> Provided information:
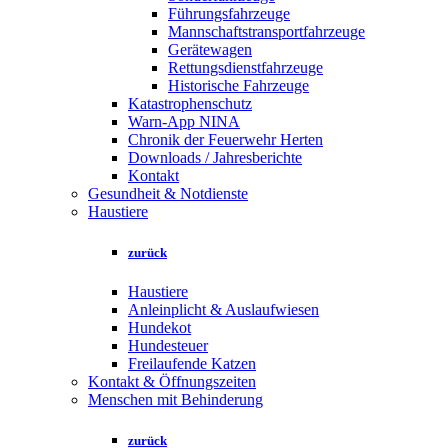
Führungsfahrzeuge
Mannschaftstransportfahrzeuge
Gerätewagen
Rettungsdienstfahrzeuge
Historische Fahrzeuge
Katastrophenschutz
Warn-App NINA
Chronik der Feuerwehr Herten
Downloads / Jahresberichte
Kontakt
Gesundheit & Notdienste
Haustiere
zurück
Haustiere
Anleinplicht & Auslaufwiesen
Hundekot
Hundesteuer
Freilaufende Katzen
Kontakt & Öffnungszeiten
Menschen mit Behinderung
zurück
...
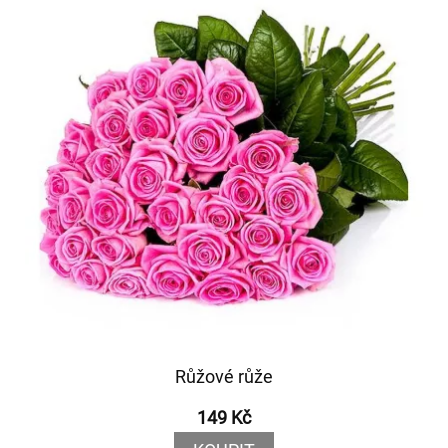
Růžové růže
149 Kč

> Exercise instructions: In the listing above, find the line with "Führungsfahrzeuge" and the line with "Hundesteuer", then print exactly those lines and every line between them.

> Solution to this exercise:
Führungsfahrzeuge
Mannschaftstransportfahrzeuge
Gerätewagen
Rettungsdienstfahrzeuge
Historische Fahrzeuge
Katastrophenschutz
Warn-App NINA
Chronik der Feuerwehr Herten
Downloads / Jahresberichte
Kontakt
Gesundheit & Notdienste
Haustiere
zurück
Haustiere
Anleinplicht & Auslaufwiesen
Hundekot
Hundesteuer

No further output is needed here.